It's pretty easy to understand if you think of them as cons-cells.

In short, a cons cell consists of exactly two values. The normal notation for this is to use the dot, e.g.:

(cons 'a 'b) ==> (A . B)

But since lists are used so often in LISP, a better notation is to drop the dot. Lists are made by having the second element be a new cons cell, with the last ending a terminator (usually nil, or '() in Common Lisp). So these two are equal:

(cons 'a (cons 'b '())) ==> (A B)
(list 'a 'b) ==> (A B)

So (cons 'a 'b) creates a cell [a,b], and (list 'a 'b) will create [a, [b, nil]]. Notice the convention for encoding lists in cons cells: They terminate with an inner nil.

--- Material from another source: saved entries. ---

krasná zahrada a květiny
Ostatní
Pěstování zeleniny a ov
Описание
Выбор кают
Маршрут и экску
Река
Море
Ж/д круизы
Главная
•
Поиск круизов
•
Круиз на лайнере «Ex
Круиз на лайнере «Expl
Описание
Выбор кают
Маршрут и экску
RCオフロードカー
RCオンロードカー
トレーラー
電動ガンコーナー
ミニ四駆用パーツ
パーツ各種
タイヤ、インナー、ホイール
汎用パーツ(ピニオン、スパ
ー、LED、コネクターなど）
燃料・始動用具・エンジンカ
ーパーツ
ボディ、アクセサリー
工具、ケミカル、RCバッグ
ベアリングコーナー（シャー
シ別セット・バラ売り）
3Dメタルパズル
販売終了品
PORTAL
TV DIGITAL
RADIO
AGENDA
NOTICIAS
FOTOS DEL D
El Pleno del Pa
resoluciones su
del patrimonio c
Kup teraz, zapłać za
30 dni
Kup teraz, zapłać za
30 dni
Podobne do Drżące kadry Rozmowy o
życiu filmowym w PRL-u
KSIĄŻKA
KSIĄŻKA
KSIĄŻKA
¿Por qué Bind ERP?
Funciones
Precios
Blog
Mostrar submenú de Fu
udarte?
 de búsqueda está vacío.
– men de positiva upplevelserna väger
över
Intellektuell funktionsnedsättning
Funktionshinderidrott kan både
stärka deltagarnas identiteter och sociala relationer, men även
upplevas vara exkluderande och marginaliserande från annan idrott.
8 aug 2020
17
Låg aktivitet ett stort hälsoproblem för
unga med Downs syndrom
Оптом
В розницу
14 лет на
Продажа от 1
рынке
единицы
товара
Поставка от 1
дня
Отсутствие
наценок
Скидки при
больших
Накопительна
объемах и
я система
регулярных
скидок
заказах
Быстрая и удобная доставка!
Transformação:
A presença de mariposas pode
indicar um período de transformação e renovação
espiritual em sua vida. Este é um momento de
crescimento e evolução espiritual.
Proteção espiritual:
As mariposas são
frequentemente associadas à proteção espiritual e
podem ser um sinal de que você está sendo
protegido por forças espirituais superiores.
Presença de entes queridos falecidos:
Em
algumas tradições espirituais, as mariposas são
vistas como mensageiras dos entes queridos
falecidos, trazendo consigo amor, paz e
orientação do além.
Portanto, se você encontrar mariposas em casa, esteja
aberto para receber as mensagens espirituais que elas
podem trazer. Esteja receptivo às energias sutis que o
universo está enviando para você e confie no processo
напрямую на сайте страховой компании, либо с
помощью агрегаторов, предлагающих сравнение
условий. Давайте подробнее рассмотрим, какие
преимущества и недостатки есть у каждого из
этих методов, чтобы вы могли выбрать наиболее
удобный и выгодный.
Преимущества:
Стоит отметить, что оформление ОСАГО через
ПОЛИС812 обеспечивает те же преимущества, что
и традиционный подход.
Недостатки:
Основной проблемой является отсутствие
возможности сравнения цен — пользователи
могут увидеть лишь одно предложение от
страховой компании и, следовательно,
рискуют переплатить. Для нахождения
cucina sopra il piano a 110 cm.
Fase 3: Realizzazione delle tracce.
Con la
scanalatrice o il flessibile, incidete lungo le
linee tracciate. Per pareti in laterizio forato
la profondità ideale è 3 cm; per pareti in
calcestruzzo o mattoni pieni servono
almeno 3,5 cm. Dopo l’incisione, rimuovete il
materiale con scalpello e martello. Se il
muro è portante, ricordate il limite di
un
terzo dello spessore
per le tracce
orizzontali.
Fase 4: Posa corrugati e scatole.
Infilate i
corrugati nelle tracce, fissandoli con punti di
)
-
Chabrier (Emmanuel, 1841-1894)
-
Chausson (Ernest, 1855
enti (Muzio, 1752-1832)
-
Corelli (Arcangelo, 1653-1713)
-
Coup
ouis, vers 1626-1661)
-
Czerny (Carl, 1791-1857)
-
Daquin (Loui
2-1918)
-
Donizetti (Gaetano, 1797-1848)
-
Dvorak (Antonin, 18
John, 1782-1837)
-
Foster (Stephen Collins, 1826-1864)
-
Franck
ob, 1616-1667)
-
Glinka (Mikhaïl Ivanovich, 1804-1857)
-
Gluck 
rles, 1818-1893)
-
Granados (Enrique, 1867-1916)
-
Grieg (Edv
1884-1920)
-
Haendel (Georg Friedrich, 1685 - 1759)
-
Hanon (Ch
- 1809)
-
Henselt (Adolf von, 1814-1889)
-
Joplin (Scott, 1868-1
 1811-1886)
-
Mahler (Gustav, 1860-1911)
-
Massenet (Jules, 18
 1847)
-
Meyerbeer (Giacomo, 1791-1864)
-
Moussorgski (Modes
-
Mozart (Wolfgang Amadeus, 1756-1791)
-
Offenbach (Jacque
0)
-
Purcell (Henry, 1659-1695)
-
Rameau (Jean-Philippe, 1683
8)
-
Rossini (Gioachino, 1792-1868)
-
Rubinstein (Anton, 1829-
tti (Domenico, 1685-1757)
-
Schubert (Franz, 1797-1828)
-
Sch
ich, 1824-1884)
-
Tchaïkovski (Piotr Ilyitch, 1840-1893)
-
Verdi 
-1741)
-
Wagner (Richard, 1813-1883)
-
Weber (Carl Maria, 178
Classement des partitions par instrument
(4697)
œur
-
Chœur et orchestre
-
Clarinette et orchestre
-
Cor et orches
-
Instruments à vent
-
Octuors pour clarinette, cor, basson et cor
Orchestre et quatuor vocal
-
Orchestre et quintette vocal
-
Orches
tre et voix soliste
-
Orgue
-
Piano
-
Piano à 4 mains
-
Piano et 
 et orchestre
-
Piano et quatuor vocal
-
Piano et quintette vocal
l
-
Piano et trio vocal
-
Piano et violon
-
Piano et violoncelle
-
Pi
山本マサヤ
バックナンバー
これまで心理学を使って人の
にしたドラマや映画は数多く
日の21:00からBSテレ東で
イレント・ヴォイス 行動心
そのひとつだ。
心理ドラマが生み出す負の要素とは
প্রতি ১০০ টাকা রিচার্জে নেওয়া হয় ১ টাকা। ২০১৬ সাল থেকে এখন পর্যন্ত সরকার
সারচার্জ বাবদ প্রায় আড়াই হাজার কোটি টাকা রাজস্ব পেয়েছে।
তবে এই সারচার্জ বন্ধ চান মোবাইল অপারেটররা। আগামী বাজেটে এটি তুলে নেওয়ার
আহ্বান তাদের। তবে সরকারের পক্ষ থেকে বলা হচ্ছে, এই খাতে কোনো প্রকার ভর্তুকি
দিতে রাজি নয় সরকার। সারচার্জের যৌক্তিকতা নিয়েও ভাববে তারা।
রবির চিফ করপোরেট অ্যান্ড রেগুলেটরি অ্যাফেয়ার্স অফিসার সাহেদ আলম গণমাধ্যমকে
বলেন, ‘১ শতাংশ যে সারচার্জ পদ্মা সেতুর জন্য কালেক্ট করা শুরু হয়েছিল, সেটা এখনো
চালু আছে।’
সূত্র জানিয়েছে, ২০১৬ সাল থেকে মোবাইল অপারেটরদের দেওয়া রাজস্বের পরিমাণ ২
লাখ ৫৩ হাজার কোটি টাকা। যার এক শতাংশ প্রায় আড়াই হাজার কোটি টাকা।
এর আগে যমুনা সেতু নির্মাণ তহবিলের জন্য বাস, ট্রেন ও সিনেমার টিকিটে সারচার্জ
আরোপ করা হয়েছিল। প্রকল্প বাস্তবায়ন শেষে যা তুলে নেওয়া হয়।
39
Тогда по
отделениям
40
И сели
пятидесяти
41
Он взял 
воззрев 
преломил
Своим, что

Now, if you cons 'a onto the last list, you create a new cons cell containing [[a, [b, nil]], a]. As this is not a "proper" list, i.e. it's not terminated with a nil, the way to write it out is to use the dot: (cons '(a b) 'a) ==> ((a b) . a).

If the dot wasn't printed, it would have to have been a list with the structure [[a, [b, nil]], [a, nil]].

Your example

When you do (cons 'a '(a b)) it will take the symbol 'a and the list '(a b) and put them in a new cons cell. So this will consist of [a, [a, [b, nil]]]. Since this naturally ends with an inner nil, it's written without dots.

As for (cons '(a b) 'a), now you'll get [[a, [b, nil]], a]. This does not terminate with an inner nil, and therefore the dot notation will be used.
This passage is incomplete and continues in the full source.